▶ _SUPPLIED INFORMATION_

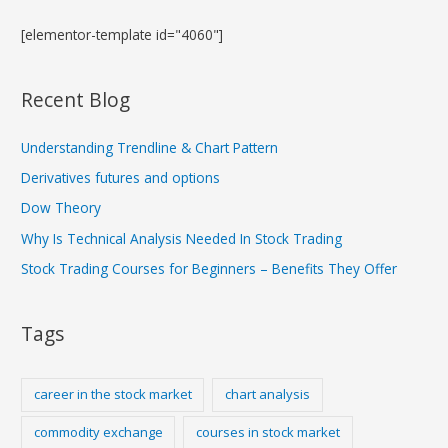
[elementor-template id="4060"]
Recent Blog
Understanding Trendline & Chart Pattern
Derivatives futures and options
Dow Theory
Why Is Technical Analysis Needed In Stock Trading
Stock Trading Courses for Beginners – Benefits They Offer
Tags
career in the stock market
chart analysis
commodity exchange
courses in stock market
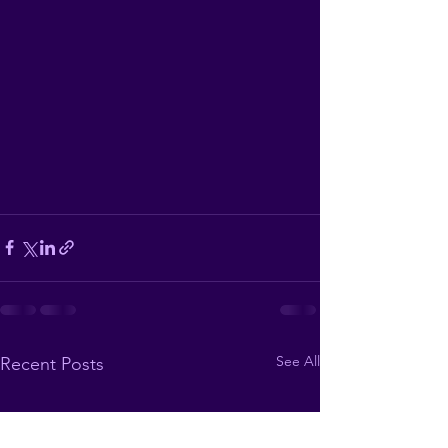
See All
Recent Posts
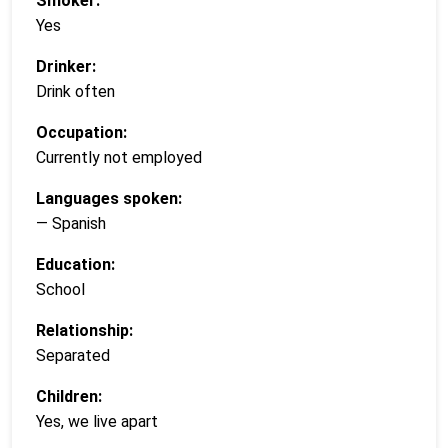
Smoker:
Yes
Drinker:
Drink often
Occupation:
Currently not employed
Languages spoken:
— Spanish
Education:
School
Relationship:
Separated
Children:
Yes, we live apart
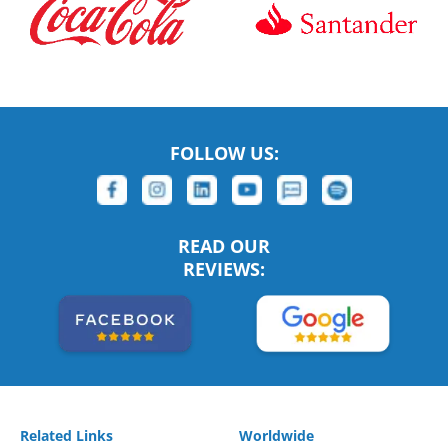
FOLLOW US:
READ OUR
REVIEWS:
Related Links
Worldwide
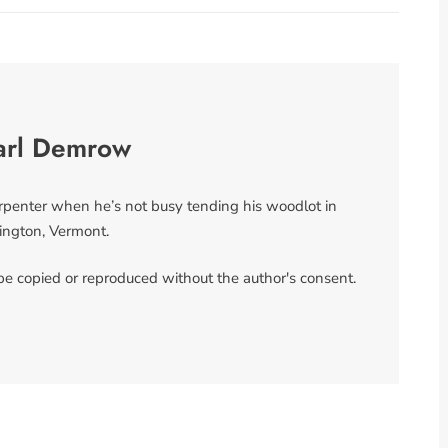
arl Demrow
arpenter when he’s not busy tending his woodlot in
ngton, Vermont.
 be copied or reproduced without the author's consent.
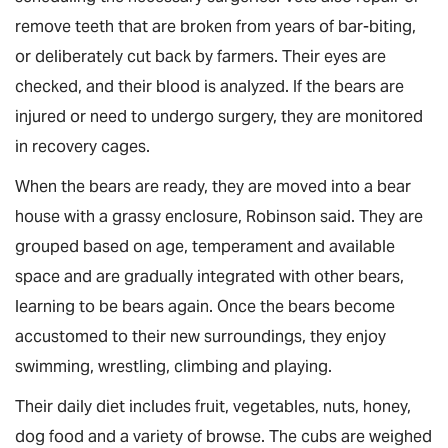
remove teeth that are broken from years of bar-biting,
or deliberately cut back by farmers. Their eyes are
checked, and their blood is analyzed. If the bears are
injured or need to undergo surgery, they are monitored
in recovery cages.
When the bears are ready, they are moved into a bear
house with a grassy enclosure, Robinson said. They are
grouped based on age, temperament and available
space and are gradually integrated with other bears,
learning to be bears again. Once the bears become
accustomed to their new surroundings, they enjoy
swimming, wrestling, climbing and playing.
Their daily diet includes fruit, vegetables, nuts, honey,
dog food and a variety of browse. The cubs are weighed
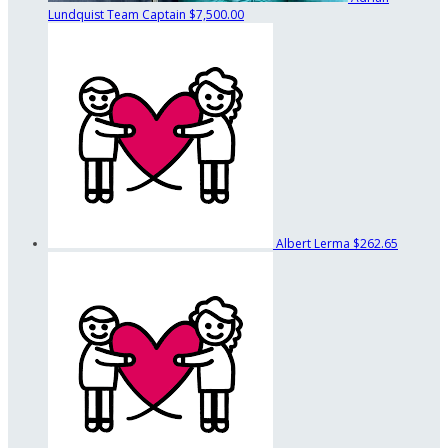
Lundquist
Team Captain
$7,500.00
Albert Lerma
$262.65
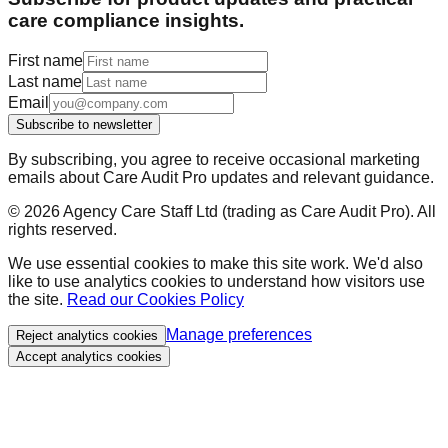
care compliance insights.
First name
Last name
Email
Subscribe to newsletter
By subscribing, you agree to receive occasional marketing
emails about Care Audit Pro updates and relevant guidance.
©
2026
Agency Care Staff Ltd (trading as Care Audit Pro). All
rights reserved.
We use essential cookies to make this site work. We'd also
like to use analytics cookies to understand how visitors use
the site.
Read our Cookies Policy
Manage preferences
Reject analytics cookies
Accept analytics cookies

▶ _REQUIRED WORK_
When you retype the data above, match every line exactly and leave the pictures behind.

▶ _ANSWER TO THIS PROBLEM_
[elementor-template id="4060"]
Recent Blog
Understanding Trendline & Chart Pattern
Derivatives futures and options
Dow Theory
Why Is Technical Analysis Needed In Stock Trading
Stock Trading Courses for Beginners – Benefits They Offer
Tags
career in the stock market
chart analysis
commodity exchange
courses in stock market
See All
Recent Posts
Smoker:
Yes
Drinker:
Drink often
Occupation:
Currently not employed
Languages spoken:
— Spanish
Education:
School
Relationship:
Separated
Children:
Yes, we live apart
FOLLOW US:
READ OUR
REVIEWS:
Related Links
Worldwide
arl Demrow
arpenter when he’s not busy tending his woodlot in
ngton, Vermont.
 be copied or reproduced without the author's consent.
remove teeth that are broken from years of bar-biting,
or deliberately cut back by farmers. Their eyes are
checked, and their blood is analyzed. If the bears are
injured or need to undergo surgery, they are monitored
in recovery cages.
When the bears are ready, they are moved into a bear
house with a grassy enclosure, Robinson said. They are
grouped based on age, temperament and available
space and are gradually integrated with other bears,
learning to be bears again. Once the bears become
accustomed to their new surroundings, they enjoy
swimming, wrestling, climbing and playing.
Their daily diet includes fruit, vegetables, nuts, honey,
dog food and a variety of browse. The cubs are weighed
Lundquist
Team Captain
$7,500.00
Albert Lerma
$262.65
care compliance insights.
First name
Last name
Email
Subscribe to newsletter
By subscribing, you agree to receive occasional marketing
emails about Care Audit Pro updates and relevant guidance.
©
2026
Agency Care Staff Ltd (trading as Care Audit Pro). All
rights reserved.
We use essential cookies to make this site work. We'd also
like to use analytics cookies to understand how visitors use
the site.
Read our Cookies Policy
Manage preferences
Reject analytics cookies
Accept analytics cookies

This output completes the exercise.